I am simply amazed, though I know I shouldn’t be, at the arrogance that is the Bush administration. It has come out that in Bush’s Justice Department that those law students and others applying for jobs that by law cannot use an applicant’s politics against him in the hiring process were denied overwhelmingly if they stated they were liberal. In 2002 alone, 100 applicants described themselves as liberal, Democrats or members of liberal leaning organizations. Of this number 80 were rejected. Of their Republican or conservative counterparts, 4 out of 46 were rejected. If this is chance I want to take these odds to Vegas.

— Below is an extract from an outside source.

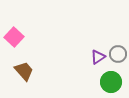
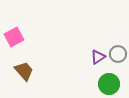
pink square: rotated 18 degrees clockwise
green circle: moved 2 px left, 2 px down
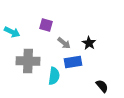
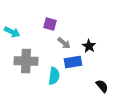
purple square: moved 4 px right, 1 px up
black star: moved 3 px down
gray cross: moved 2 px left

On another issue the Bush administration refused to open an e-mail from the EPA concerning a new rule of the EPA because they didn’t want to implement it. This is our government, one that won’t open an e-mail to get around doing something they don’t want to do? This is a government of children. We have a Vice President who stated he wasn’t a part of the Executive Branch but the Legislative Branch in order to get around governmental oversight. What part of the Legislative Branch is he a member? Well, he is President of the Senate. He breaks ties in the Senate when necessary. So, I guess he isn’t subservient to the President at all and doesn’t hold any power within the Executive Branch. I am sure he will gladly give up any posts within that branch to concentrate on his grueling Legislative Branch responsibilities.

More Bush arrogance: in 2003, experts in nuclear physics were dismissed from a panel within the National Nuclear Security Administration because some of them had published about how the Bush administration's "bunker buster" weapons weren't very effective. And scientists who spoke out against the administration's stem cell policy were booted from the President's Council on Bioethics. The EPA in a political decision stated that the air around ground zero of the destroyed WTC was safe to breathe even without testing the air. Result: thousands of rescue workers who have lung ailments. Political hires of the EPA accepted fraudulent data on the drug Ketek, which led to dozens of cases of severe liver damage. The acting head of the EPA stated to EPA reviewers not to speak about this drug even though the EPA was facing congressional subpoenas. Executive Order 13422, gives the Office of Management and Budget a lot of control over how regulatory agencies handle science. Currently the OMB has the power to revise the findings of scientists within those agencies, despite the fact that the OMB has little to no scientific expertise. Bisphenol A is a substance that is common in plastic, such as plastic bottles. The Bush administration ignored numerous studies showing the dangers of this substance and accepted studies favorable to the makers of Bisphenol A. More than half of 889 scientists in a study felt they experienced at least one incidence of political interference in their work.

I wish I had more space to document the arrogance and disregard for sound science by this administration but anyone with some research can find many more examples.